Cosa può accadere di più a Rangoon? Le sue strade sono state rosse come il fiume dei monaci affamati di pace che le ha invase. Come il sangue di quei fanciulli bambini, color zafferano, che hanno guardato in faccia la morte e i facili dei generali.
Uno in particolare. Aveva 12 anni. Forse 13. L’incanto dell’ingenuità sulla faccia. Stava appoggiato a una macchina sorridendo come se dormisse. Invece aveva il cranio fracassato da una pallottola.
Era tempo che non si vedeva, che non si sentiva così forte, il senso di appartenenza a una lotta gentile, nobile e sacra.
Nella protesta contro il regime militare dei generali che da decenni con brutalità tortura poveri e cittadini birmani, c’è tutta la forza e la voglia della libertà che ognuno di noi dovrebbe covarsi dentro. C’è tutto l’insegnamento e l’esempio che il popolo birmano e i suoi monaci ci mandano dalla loro terra povera. Ma illuminata.
La rivoluzione vera è la pace, urlano i fanciulli santi coi vestiti rossi e i loro amici. E se uno e se cento di loro cadono sull’asfalto, il fiume della protesta non si ferma.

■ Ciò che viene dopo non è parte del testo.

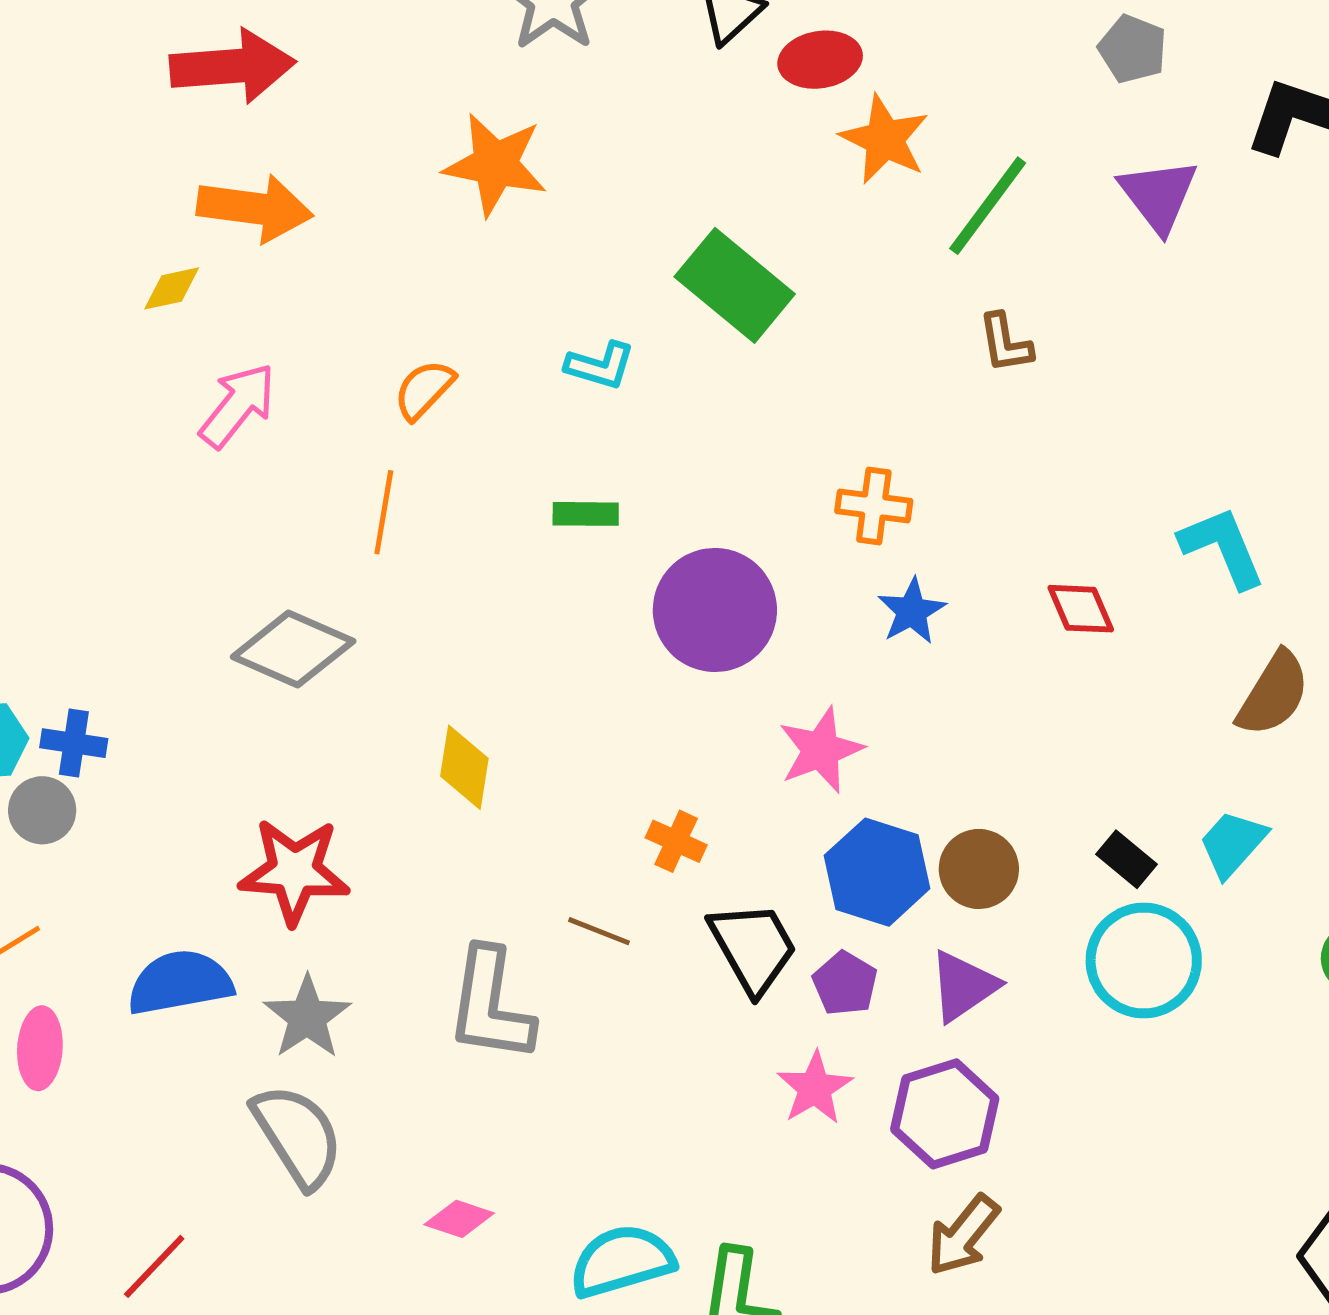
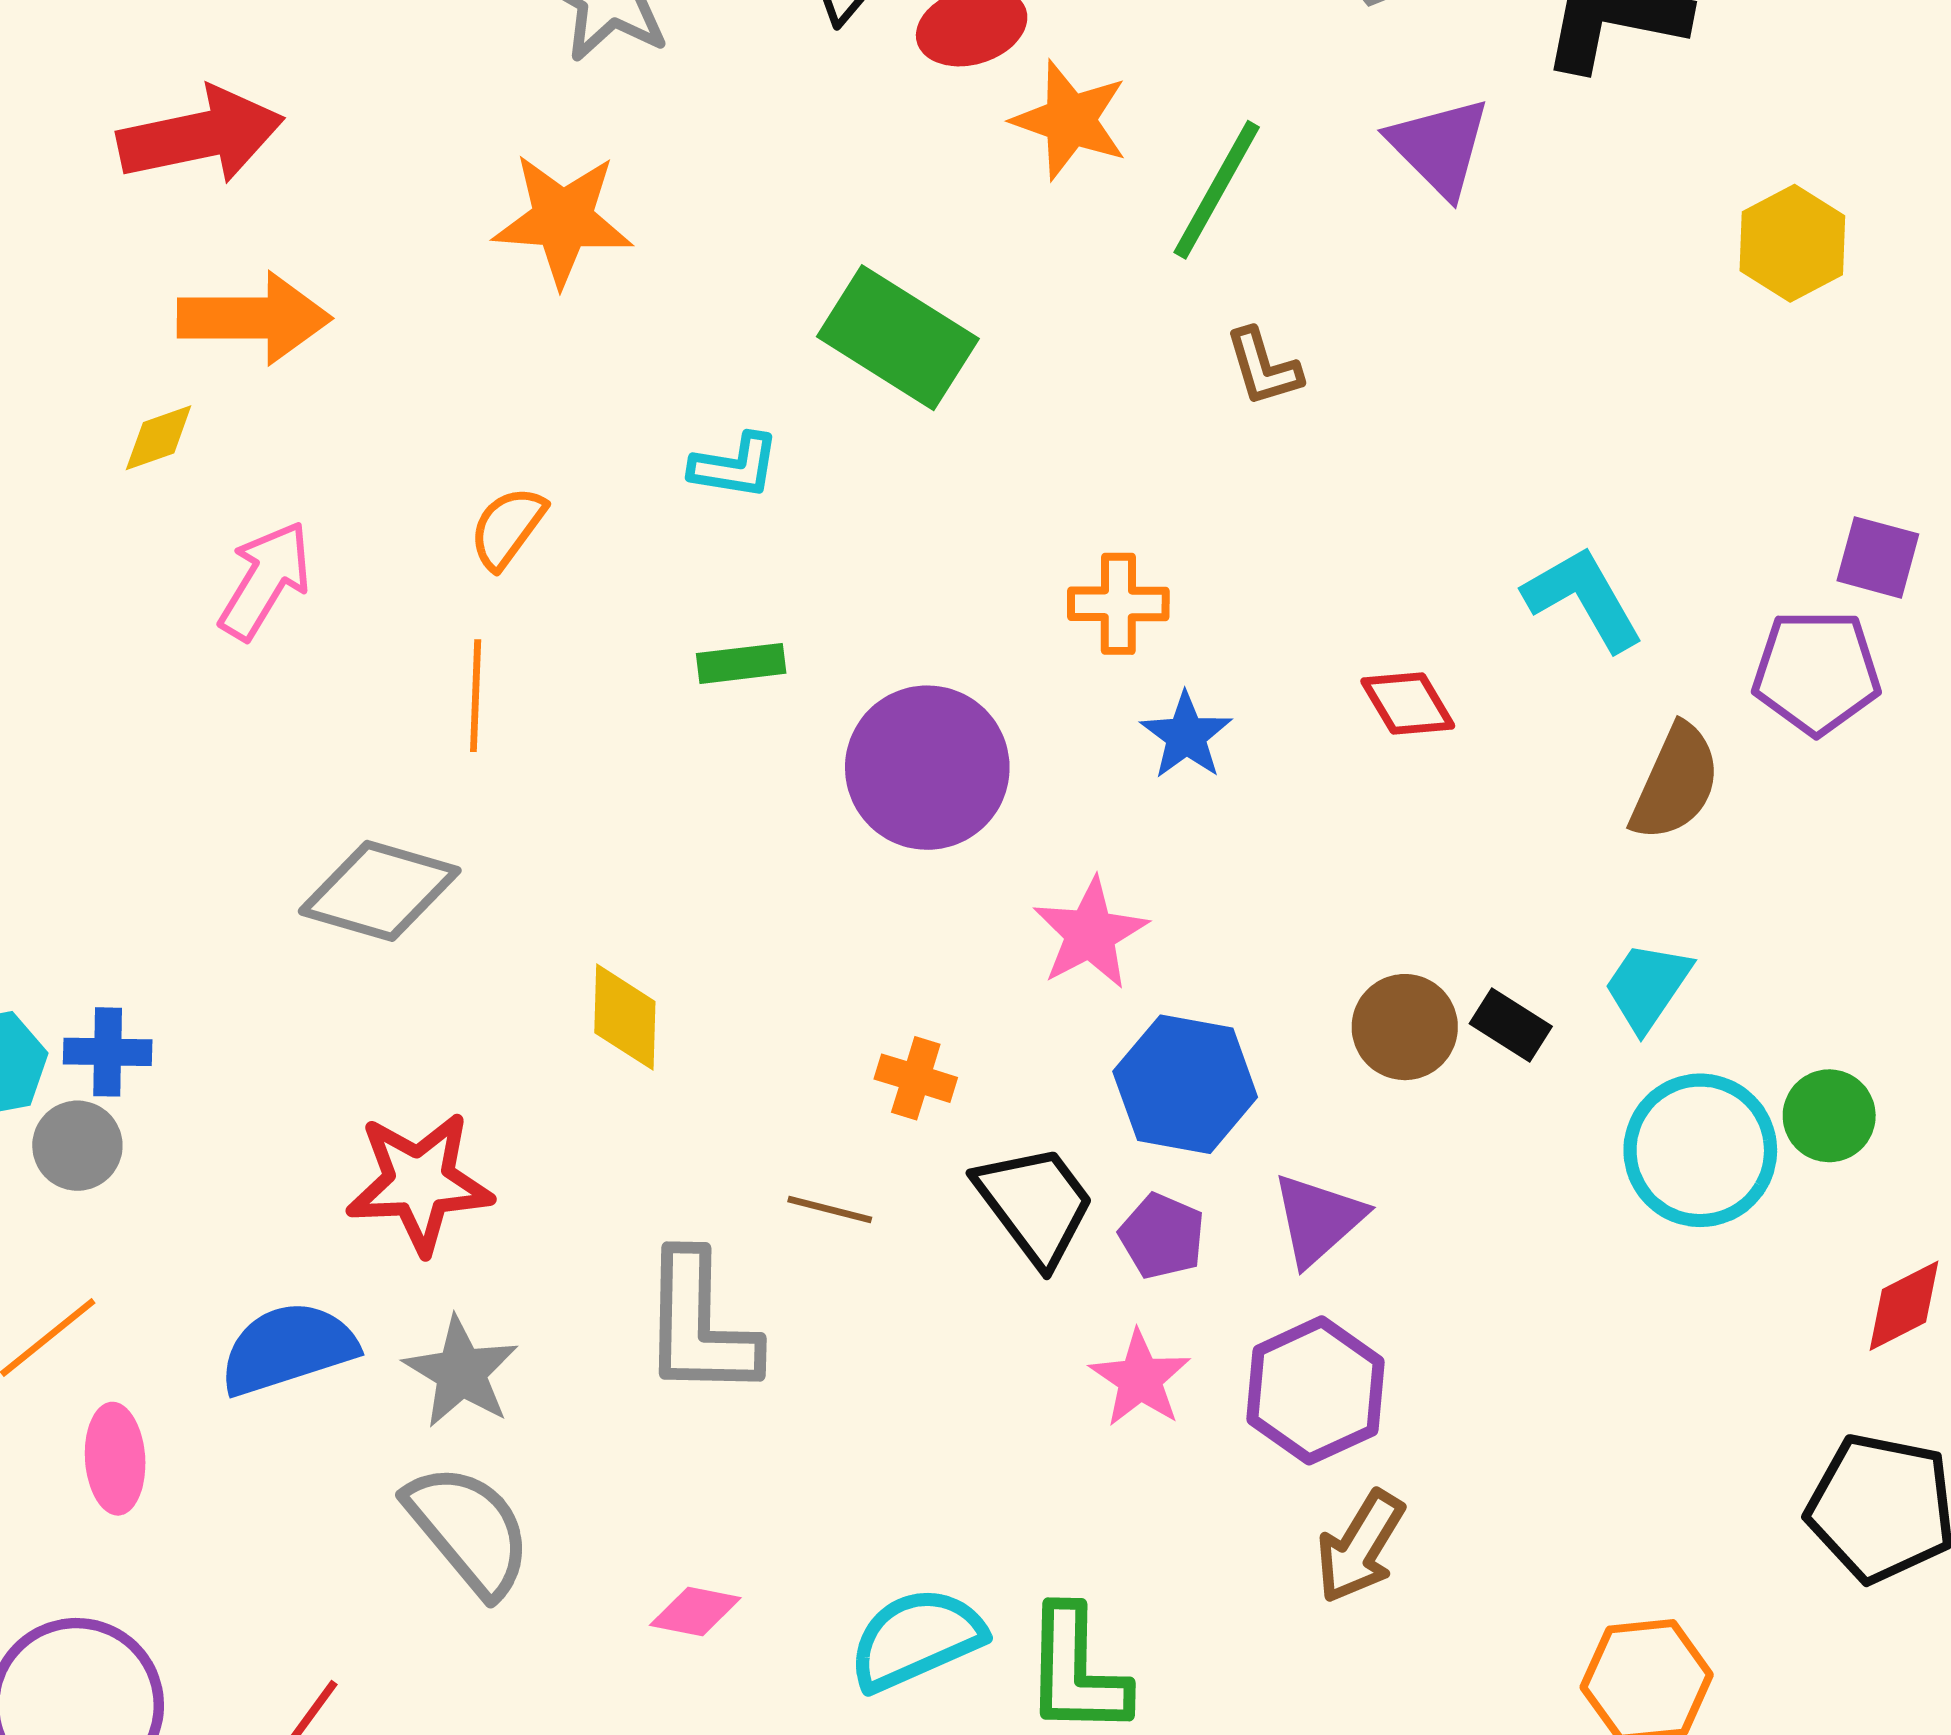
brown circle: (979, 869) -> (1405, 1027), moved
cyan circle: (1144, 961) -> (1700, 1150), moved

Non si secca «Il flusso dei nostri desideri di democrazia non può essere asciugato dalla barbarie dei signori della forza» ha detto, esile e meravigliosa, la leader dell’opposizione Aung San Suu Kyi, in carcere da troppi anni. Ha incontrato l’inviato dell’Onu Gambari, che dovrebbe negoziare con i militari. Ma la situazione rimane molto grave.
Se la protesta è cominciata a causa dell’aumento impazzito del prezzo del carburante e dei beni che sfamavano il popolo, oggi la rivolta assume aspetti politici e sociali. Il popolo ha fame. Uomini, donne e bambini birmani vivono con due dollari al giorno.
Tra gli attivisti arrestati ci sono leader studenteschi come Min Ko Naing e Ko Ko Gyi, che guidarono la rivolta nel 1988.
Ma quello che la nuova protesta ha fatto sbocciare è il coraggio delle dorme. Militanti belle e benedette come Su Su Nway, che difende oggi chi lavora Ma anche la sua amica Phyu Phyu Thin, che con fierezza difende le bambine dall’Aids.
«La pace è il sogno del buono. La pace è il sveglio del mondo» sta scritto sui brandelli di seta che i ragazzi delle manifestazioni sventolano. La pace vincerà la guerra E anche se tale pensiero, “inutilmente romantico”, farà sorridere i cultori di violenze e i registi di stragi moderne, mi sento di dire che saranno loro, che devono essere loro a vincere.
Ma se ancora una volta la povertà e la purezza dovranno soccombere, i monaci birmani e la loro soavità hanno vinto comunque il loro sogno.